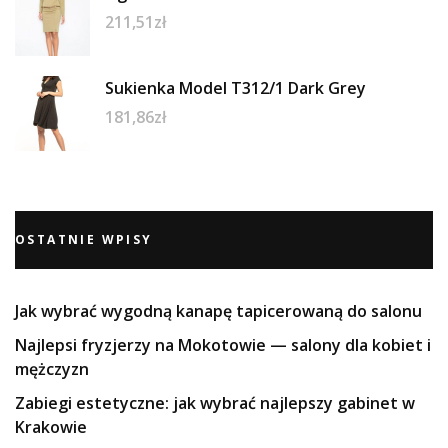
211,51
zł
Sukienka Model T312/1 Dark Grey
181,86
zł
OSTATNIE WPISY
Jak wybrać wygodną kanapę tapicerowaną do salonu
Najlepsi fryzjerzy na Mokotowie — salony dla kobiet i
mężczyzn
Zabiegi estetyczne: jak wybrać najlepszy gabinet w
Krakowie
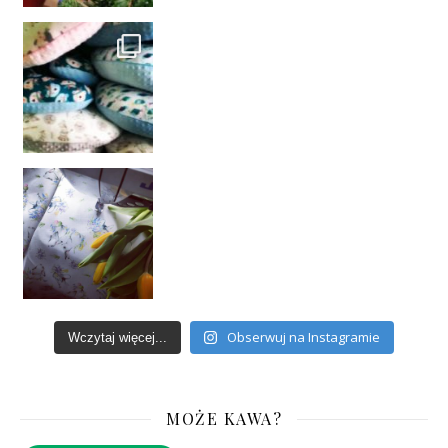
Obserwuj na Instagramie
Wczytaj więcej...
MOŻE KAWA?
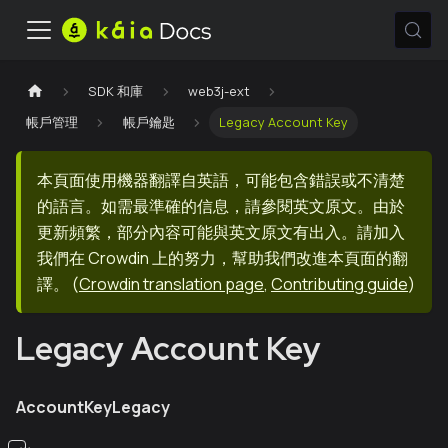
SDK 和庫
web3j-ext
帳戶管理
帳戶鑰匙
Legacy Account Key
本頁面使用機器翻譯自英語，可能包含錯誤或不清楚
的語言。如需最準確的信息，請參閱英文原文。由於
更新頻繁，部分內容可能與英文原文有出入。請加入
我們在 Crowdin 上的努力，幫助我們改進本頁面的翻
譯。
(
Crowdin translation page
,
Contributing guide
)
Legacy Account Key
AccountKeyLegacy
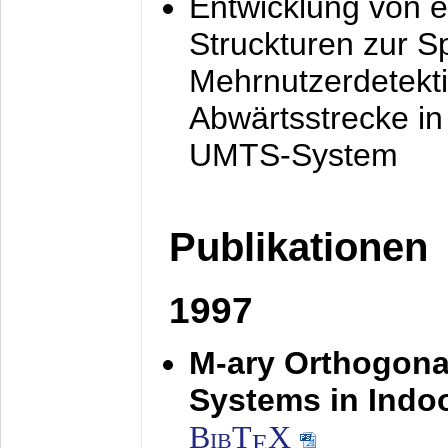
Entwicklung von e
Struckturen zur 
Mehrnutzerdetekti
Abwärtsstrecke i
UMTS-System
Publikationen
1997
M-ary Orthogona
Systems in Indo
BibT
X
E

════════════════════

Exercise brief → Restate each entry word for word; pictures stay out of the copy.

Answer to this exercise →
211,51
zł
Sukienka Model T312/1 Dark Grey
181,86
zł
OSTATNIE WPISY
Jak wybrać wygodną kanapę tapicerowaną do salonu
Najlepsi fryzjerzy na Mokotowie — salony dla kobiet i
mężczyzn
Zabiegi estetyczne: jak wybrać najlepszy gabinet w
Krakowie
Obserwuj na Instagramie
Wczytaj więcej...
MOŻE KAWA?
SDK 和庫
web3j-ext
帳戶管理
帳戶鑰匙
Legacy Account Key
本頁面使用機器翻譯自英語，可能包含錯誤或不清楚
的語言。如需最準確的信息，請參閱英文原文。由於
更新頻繁，部分內容可能與英文原文有出入。請加入
我們在 Crowdin 上的努力，幫助我們改進本頁面的翻
譯。
(
Crowdin translation page
,
Contributing guide
)
Legacy Account Key
AccountKeyLegacy
Entwicklung von e
Struckturen zur 
Mehrnutzerdetekti
Abwärtsstrecke i
UMTS-System
Publikationen
1997
M-ary Orthogona
Systems in Indo
BibT
X
E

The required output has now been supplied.